→ **PROMPT**
What you return should be only the lines in the entries below between the one holding "Quick Links" and the one holding "The employment narrative", ends included, with every picture left out.

(Saved entries)
* * * * * * *

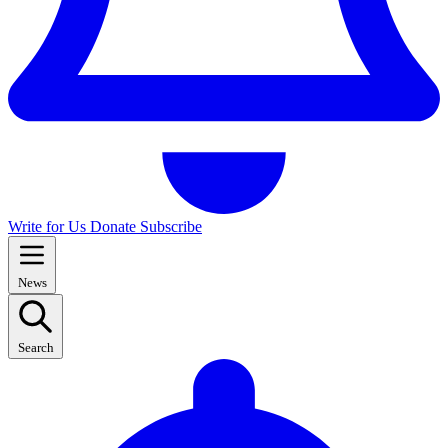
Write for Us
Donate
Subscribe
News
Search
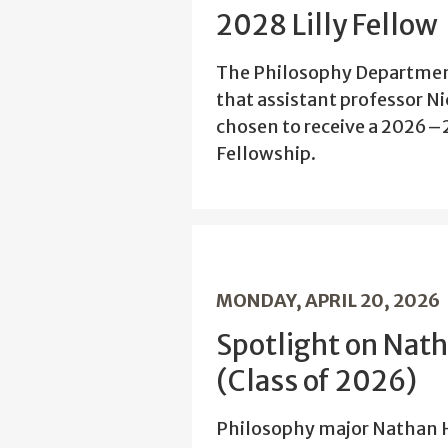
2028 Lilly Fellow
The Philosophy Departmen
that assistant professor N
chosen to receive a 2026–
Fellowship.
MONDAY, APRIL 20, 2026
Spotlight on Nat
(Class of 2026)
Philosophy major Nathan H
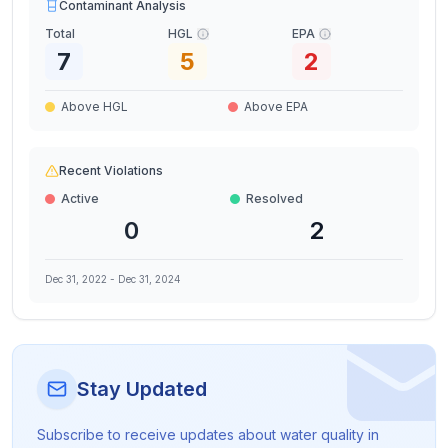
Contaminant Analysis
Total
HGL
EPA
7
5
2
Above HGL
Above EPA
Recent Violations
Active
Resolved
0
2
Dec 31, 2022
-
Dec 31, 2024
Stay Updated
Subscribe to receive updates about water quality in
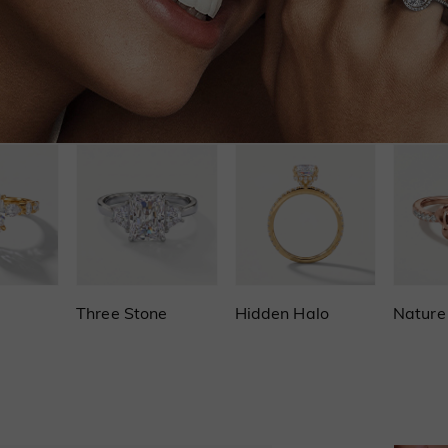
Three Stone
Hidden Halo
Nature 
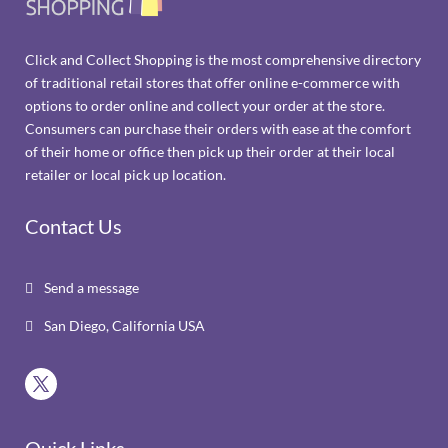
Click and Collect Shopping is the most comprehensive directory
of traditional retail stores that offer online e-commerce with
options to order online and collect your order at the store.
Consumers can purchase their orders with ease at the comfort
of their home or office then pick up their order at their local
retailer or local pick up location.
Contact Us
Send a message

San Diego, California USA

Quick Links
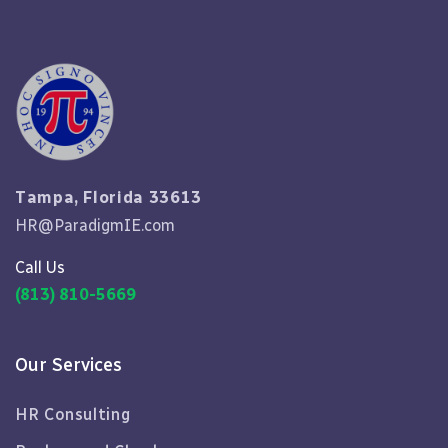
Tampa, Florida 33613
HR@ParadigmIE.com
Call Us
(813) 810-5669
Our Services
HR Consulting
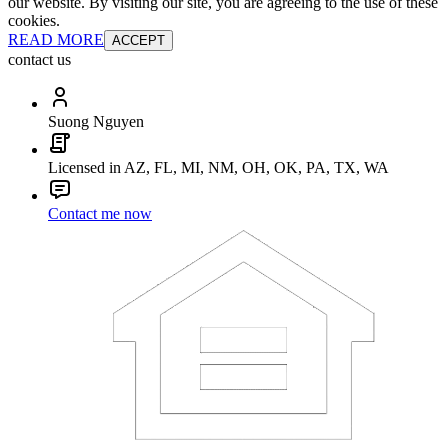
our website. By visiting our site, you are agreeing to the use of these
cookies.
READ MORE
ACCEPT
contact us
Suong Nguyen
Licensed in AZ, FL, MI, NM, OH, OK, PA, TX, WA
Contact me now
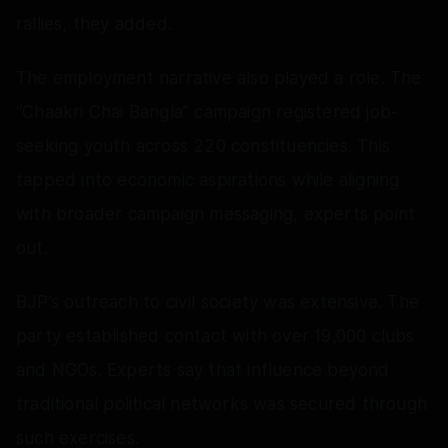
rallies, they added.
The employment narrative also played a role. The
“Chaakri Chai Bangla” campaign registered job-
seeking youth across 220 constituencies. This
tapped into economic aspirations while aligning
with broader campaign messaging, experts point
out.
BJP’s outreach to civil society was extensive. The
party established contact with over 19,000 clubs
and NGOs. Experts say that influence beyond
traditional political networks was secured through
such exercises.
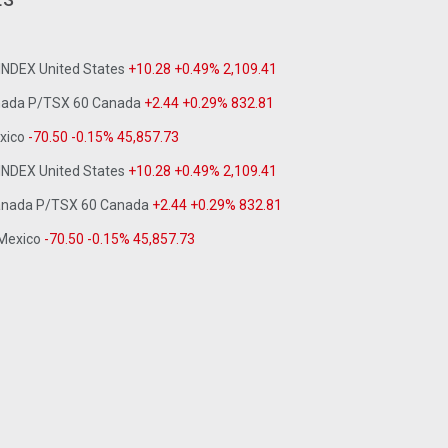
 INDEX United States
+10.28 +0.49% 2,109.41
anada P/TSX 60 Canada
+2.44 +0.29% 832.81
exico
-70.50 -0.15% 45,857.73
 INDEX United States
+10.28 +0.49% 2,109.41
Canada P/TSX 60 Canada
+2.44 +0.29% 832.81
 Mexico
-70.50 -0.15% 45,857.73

* * * * * * *

→ **TASK SOLUTION**
Quick Links
Tampa, Florida 33613
HR@ParadigmIE.com
Call Us
(813) 810-5669
Our Services
HR Consulting
our website. By visiting our site, you are agreeing to the use of these
cookies.
READ MORE
ACCEPT
contact us
Suong Nguyen
Licensed in AZ, FL, MI, NM, OH, OK, PA, TX, WA
Contact me now
rallies, they added.
The employment narrative also played a role. The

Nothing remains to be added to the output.